I pause my afternoon run when a couple waves me down in a little memorial park in Hardwick. I’m guessing they’re looking for directions, maybe a suggestion where to eat an early dinner or the road to another town. Instead, they’re curious as heck about Hardwick.
What drove the economy in the 1800s and 1900s? When was the beautiful granite town office building constructed? Do I know the population?
Weirdly, I know the answers to all these questions, and ask a few of my own. Where are they from? Where are they headed?
They’re from the northern shore of Lake Champlain — St. Albans — a town where I once bought a sizable (and expensive, oh, was it expensive) piece of maple sugaring equipment.
We stand beneath a gold-leafed maple, talking about this and that, and I share my speculations about what living in Hardwick might have been like in the early 1900s. It’s all speculation, as my daughters would readily point out.
At the end, just before we part, they ask if I know someone who lives in town. He’s a high school teacher, and I met his family over twenty years ago. In fact, I live beside his mother-in-law.
We laugh. How little separates us. Then they get in their car, and I head off on my run.

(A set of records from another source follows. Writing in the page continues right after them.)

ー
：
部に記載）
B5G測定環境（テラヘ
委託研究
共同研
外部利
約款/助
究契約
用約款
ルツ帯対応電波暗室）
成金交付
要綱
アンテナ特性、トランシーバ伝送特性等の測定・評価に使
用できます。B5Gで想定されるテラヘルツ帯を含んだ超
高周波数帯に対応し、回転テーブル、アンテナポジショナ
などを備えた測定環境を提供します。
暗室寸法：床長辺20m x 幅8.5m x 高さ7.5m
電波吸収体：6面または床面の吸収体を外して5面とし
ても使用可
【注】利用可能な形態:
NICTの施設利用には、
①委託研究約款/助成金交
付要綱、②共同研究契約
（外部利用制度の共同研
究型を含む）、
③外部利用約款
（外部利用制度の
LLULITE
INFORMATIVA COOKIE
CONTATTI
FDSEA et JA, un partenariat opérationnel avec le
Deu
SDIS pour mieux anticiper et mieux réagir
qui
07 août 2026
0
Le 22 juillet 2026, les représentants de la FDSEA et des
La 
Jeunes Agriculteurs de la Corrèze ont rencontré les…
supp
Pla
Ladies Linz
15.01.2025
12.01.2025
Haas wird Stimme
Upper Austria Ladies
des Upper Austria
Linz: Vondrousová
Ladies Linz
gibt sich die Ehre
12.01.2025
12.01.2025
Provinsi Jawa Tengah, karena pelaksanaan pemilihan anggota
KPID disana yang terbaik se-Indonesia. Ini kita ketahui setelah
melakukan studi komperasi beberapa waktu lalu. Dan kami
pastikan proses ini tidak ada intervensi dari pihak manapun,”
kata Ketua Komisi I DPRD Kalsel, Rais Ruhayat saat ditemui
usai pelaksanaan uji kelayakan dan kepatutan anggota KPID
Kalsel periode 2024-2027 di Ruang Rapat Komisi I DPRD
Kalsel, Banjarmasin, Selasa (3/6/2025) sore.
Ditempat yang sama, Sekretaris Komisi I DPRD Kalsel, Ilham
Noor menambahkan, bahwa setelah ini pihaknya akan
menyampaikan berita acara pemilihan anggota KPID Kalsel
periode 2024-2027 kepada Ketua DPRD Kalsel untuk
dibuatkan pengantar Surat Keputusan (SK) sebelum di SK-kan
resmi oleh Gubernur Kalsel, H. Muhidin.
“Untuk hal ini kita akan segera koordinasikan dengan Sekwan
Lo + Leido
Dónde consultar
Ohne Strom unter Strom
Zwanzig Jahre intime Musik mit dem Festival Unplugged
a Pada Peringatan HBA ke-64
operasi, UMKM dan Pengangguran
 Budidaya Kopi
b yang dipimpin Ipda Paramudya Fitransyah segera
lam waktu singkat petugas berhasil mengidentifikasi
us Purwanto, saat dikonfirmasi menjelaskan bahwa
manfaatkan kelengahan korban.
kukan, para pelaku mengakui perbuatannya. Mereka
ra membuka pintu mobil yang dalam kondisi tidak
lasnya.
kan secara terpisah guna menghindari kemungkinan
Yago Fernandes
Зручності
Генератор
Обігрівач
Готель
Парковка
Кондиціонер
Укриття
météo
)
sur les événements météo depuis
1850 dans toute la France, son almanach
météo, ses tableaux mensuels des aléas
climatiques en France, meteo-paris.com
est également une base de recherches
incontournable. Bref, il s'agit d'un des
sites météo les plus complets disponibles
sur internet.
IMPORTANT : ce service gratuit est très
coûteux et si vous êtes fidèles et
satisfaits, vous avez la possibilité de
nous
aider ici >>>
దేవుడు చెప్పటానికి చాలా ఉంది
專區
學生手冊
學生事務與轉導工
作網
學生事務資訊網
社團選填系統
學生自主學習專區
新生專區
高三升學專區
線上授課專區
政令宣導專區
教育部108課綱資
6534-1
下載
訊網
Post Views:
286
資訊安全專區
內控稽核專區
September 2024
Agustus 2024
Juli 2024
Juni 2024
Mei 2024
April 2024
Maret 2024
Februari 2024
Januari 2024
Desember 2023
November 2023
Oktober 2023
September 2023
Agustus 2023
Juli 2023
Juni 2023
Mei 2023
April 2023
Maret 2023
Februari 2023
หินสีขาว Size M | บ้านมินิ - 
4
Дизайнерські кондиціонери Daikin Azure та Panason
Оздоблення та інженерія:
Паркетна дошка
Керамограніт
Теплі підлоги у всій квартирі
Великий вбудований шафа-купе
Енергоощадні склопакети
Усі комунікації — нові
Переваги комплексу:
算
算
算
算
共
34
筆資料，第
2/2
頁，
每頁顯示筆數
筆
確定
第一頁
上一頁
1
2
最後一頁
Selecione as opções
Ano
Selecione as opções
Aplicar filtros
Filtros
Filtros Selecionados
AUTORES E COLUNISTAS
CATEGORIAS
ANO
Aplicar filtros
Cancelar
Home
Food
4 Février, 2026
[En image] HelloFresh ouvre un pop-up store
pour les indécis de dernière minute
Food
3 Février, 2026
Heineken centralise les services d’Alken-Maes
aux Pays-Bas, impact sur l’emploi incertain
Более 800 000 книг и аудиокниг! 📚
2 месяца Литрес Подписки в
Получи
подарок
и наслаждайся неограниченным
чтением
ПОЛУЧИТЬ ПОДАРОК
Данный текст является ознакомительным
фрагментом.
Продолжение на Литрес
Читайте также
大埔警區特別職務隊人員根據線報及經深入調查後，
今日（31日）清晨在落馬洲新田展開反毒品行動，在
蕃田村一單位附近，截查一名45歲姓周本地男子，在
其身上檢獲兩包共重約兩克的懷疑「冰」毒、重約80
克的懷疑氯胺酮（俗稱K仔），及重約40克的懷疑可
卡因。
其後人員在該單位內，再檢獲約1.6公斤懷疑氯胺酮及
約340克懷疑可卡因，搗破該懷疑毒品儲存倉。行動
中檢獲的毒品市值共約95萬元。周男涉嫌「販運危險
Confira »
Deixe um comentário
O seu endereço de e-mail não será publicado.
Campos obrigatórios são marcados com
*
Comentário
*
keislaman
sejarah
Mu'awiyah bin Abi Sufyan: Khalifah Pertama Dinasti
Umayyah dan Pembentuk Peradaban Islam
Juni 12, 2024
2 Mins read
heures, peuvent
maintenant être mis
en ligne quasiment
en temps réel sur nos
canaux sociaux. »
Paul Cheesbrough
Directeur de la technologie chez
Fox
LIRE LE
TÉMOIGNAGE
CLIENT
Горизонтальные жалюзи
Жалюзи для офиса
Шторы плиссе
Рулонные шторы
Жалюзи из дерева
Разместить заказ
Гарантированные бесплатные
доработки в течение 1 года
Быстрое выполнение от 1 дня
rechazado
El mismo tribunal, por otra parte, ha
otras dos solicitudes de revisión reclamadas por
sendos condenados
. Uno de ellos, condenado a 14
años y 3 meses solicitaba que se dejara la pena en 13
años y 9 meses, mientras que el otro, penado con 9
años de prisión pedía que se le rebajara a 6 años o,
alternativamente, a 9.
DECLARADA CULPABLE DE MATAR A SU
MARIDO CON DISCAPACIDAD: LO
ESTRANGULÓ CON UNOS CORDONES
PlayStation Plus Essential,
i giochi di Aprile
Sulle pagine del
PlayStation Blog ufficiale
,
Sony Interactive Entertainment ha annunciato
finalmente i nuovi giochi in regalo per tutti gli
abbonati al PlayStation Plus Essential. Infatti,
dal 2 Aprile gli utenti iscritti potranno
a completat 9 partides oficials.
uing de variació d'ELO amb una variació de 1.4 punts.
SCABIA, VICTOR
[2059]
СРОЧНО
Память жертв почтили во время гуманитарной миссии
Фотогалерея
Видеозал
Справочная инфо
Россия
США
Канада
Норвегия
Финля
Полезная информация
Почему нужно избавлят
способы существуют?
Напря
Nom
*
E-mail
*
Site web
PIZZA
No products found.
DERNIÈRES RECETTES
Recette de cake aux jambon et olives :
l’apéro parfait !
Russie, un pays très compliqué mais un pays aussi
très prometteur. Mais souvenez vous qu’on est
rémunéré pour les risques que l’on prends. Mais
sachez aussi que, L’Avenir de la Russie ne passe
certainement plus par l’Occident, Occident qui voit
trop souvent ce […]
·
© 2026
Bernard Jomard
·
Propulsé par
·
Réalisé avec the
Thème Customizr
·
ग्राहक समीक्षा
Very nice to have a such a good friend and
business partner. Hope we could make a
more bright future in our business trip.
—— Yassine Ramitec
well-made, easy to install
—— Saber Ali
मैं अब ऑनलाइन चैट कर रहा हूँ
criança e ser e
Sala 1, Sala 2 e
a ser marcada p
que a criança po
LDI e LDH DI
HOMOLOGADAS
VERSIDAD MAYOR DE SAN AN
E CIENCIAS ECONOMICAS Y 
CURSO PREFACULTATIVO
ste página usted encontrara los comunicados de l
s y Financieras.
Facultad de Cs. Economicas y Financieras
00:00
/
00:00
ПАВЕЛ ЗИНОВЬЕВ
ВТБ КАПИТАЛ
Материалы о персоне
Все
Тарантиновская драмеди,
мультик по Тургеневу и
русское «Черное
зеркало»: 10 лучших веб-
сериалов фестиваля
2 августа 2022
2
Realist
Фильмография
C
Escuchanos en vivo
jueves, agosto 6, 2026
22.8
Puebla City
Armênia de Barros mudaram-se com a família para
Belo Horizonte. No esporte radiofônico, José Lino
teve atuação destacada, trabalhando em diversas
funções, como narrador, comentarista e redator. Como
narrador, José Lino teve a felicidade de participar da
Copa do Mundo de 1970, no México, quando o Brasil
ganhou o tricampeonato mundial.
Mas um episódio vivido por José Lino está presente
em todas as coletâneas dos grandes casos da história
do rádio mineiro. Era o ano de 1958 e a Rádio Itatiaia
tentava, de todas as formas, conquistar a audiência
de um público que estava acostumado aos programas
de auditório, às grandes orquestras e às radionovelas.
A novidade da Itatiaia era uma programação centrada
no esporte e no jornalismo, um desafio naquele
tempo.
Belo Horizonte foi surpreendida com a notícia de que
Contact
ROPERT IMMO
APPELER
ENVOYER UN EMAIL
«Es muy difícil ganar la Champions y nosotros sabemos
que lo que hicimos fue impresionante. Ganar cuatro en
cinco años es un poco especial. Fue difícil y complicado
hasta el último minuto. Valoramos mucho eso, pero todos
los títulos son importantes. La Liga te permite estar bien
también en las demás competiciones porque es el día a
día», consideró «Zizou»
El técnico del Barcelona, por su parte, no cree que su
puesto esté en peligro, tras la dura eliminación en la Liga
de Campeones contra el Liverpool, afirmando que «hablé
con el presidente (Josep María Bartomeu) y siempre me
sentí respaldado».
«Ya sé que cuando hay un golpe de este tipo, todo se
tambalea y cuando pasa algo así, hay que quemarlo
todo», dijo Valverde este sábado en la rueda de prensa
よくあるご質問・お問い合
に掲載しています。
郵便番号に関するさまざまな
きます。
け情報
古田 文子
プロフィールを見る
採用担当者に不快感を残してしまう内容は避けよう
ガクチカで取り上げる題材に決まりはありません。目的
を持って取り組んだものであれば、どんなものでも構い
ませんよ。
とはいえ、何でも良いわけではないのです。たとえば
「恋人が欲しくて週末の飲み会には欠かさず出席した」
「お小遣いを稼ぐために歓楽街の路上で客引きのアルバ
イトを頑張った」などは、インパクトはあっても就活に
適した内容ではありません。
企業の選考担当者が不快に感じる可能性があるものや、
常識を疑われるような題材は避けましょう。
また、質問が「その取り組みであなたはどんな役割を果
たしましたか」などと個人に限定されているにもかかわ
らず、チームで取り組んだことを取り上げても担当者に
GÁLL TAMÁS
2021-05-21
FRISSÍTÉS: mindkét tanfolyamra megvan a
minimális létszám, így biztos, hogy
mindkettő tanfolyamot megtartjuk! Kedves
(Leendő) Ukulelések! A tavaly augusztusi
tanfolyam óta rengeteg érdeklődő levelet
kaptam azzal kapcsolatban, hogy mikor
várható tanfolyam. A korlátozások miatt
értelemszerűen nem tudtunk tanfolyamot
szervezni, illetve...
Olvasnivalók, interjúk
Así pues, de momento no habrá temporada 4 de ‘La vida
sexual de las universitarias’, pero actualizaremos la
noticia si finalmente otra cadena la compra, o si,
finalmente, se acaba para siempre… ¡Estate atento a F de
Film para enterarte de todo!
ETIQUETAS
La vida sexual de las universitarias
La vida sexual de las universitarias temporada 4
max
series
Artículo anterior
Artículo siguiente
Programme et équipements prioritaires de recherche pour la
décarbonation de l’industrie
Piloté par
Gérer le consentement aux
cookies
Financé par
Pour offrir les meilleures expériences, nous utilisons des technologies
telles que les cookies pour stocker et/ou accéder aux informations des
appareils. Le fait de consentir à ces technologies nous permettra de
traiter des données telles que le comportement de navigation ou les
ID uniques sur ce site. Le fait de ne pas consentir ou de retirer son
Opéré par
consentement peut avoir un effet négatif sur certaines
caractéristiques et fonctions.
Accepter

We’re at the point in Vermont’s fall where our world makes me ask, What’s happening? but in the loveliest, most wonderful way. The fall colors are stunningly gorgeous — so much vibrant red, so many shades of gold — the trees silently going about their business. Our hillsides are amazing, but so is each tree an individual marvel.
We’d had rainy day upon rainy day, but the weather looks to be clearing, at least for a short stretch. In New England, heading into later fall, sunlight can be sparse. These handful of days are the time to soak up color and light.
When I stopped on Hardwick’s Main Street to snap this photo yesterday, a man walking by said, “Winter’s not far.”
True, but at the moment, autumn in all her radiance.
I’m so glad I live in a world where there are Octobers.”
In a terrible mood on Friday afternoon, I’m driving too fast through town when I round a corner and see a rainbow spread over Hardwick.
The arc shines so brilliantly and near I imagine I can reach out and touch its particularly vibrant green. I pull into the Village Market, and a woman I know gets out of her car, wearing a mask, too. For a moment we stand there, marveling, then walk towards the market door.
Another woman — vaguely familiar to me, in the way of small town Vermont — is loading her car with groceries. My companion and I urge her to go see the rainbow; it’s just a few steps around the building.
She shakes her head, saying she can’t see it.
But we insist and walk those few steps with her. The rainbow by then has morphed into a double arc. Then, as we watch, the rainbow fades.
Over her mask, the woman looks at us and says, “Well, that’s a nice thing after all today. Something good.”
October 5. So much more winter to come. Watch for rainbows.